Os Estados vivem um “cenário muito caótico” e “uma situação dramática”, afirma Renata Vilhena, professora associada da FDC e ex-secretária de Planejamento e Gestão de Minas. Ela destaca a “situação crítica” do endividamento no Rio de Janeiro, Rio Grande do Sul, em Minas Gerais e São Paulo (ver gráfico nesta página). Os professores observam que Minas, por exemplo, só tem conseguido operar porque conta com liminar na Justiça suspendendo o pagamento da dívida. “Se voltar a pagar, no mês seguinte atrasa o pagamento de pessoal”, diz Vilhena.
Estados menores, como Amapá e Rondônia, por outro lado, têm situação privilegiada, segundo a professora. “Como eles são mais novos, eles têm uma conta de Previdência muito baixa, o que gera um conforto. Grande parte das despesas que os Estados comprometem hoje é com Previdência”, afirma, observando que Estados menores também tendem a fazer menos investimentos.

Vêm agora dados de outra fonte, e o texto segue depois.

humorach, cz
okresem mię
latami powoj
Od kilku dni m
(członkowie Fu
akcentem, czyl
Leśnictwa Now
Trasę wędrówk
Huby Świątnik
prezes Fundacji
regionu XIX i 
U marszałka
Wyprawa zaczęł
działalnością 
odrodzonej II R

Sem recursos, os Estados precisariam estabelecer prioridades e desenhar um planejamento de mais longo prazo, diz Vilhena. No entanto, um problema sério, segundo ela, é que há “disfuncionalidade” entre planejamento e execução, já que os orçamentos estaduais, assim como o federal, são muito rígidos.

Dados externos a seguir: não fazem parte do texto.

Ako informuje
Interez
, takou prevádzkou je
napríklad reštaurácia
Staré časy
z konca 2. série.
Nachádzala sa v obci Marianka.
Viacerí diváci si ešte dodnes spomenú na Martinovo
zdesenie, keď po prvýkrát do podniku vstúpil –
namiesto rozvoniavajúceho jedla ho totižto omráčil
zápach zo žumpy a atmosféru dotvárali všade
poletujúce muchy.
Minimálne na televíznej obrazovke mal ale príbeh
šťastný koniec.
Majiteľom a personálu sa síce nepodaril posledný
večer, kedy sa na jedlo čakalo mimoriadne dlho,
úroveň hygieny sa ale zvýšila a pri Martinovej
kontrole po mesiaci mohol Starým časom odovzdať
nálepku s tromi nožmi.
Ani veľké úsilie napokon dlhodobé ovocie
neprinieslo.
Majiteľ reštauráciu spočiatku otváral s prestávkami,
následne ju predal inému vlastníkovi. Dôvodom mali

“Com a quantidade que temos de vinculações constitucionais, o espaço discricionário [para despesas não obrigatórias] que os Estados têm para aplicar recursos em investimentos e políticas públicas praticamente inexiste. O orçamento encaminhado para as assembleias legislativas é uma peça que cumpre todas as obrigações legais, mas sua execução é totalmente descolada do aprovado, porque, a partir daí, começam os remanejamentos”, afirma.
Até existem algumas iniciativas que podem ser interessantes, como o “orçamento para resultados” e também o “orçamento base zero”, aponta Vilhena. Mas essas experiências exigem um acompanhamento de toda a execução e esforços muito grandes para serem feitos rotineiramente, pondera.

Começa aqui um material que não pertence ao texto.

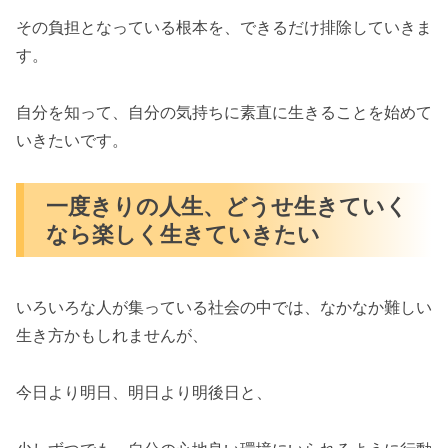
その負担となっている根本を、できるだけ排除していきま
す。
自分を知って、自分の気持ちに素直に生きることを始めて
いきたいです。
一度きりの人生、どうせ生きていく
なら楽しく生きていきたい
いろいろな人が集っている社会の中では、なかなか難しい
生き方かもしれませんが、
今日より明日、明日より明後日と、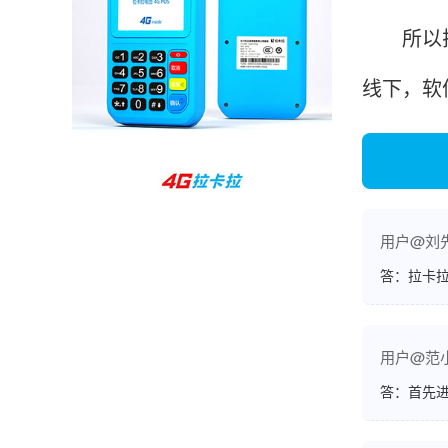
孙女士
北京
所以拉卡
收到用了还可以，朋友推荐用的，她之前用了竟
线下，软
然给提额了，希望我也能提呃，客服还和我说了
很多提额小技巧希望有用吧。
杨先生
贵州贵阳
哇，账单确实漂亮，都是我们这里的商家，使用
用户@刘
起来非常省心。
答：拉卡拉
范先生
用户@范
湖南长沙
答：首先
非常好！是正品。本来弄不懂的问题客服都一一
回答了，秒到这点最好，已推荐给同事。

“O que a gente tem discutido é trabalhar com indicadores, metas, evidências e também avaliação de políticas públicas, para minimizar gastos desnecessários. Há experiências interessantes no país, por exemplo, no Espírito Santo e no Ceará, mas ainda é superficial, porque a gente não consegue integrar de fato com o orçamento”, afirma.
Em entrevista à Globonews na semana passada, o ministro da Fazenda, Fernando Haddad, disse que os entes com débitos não podem desarrumar as contas públicas, mas mostrou abertura para discutir o indexador da dívida: “merece revisão”, afirmou.
Carazza concorda que a renegociação é necessária, porque alguns Estados estão “estrangulados” com dívidas do passado – ainda que eles também tenham responsabilidade sobre isso porque “não fizeram o dever de casa”, afirma -, mas o momento deveria ser aproveitado para induzir reformas mais estruturantes, segundo ele.
“Não é isso que está posto, o que está posto é que vamos pedalar uma dívida que deveria estar sendo paga por agora por mais 30 anos e, daqui a dez anos, vamos sentar e discutir isso de novo”, afirma. “É inevitável, o que isso vai gerar é uma explosão da dívida pública federal, que já está em trajetória ascendente. Vamos dar mais combustível para esse crescimento. Daí, não adianta reclamar que os juros estão muito altos. É uma bola de neve que tem origem na situação fiscal, em que a situação dos Estados, embora não seja o único, é um componente relevante.”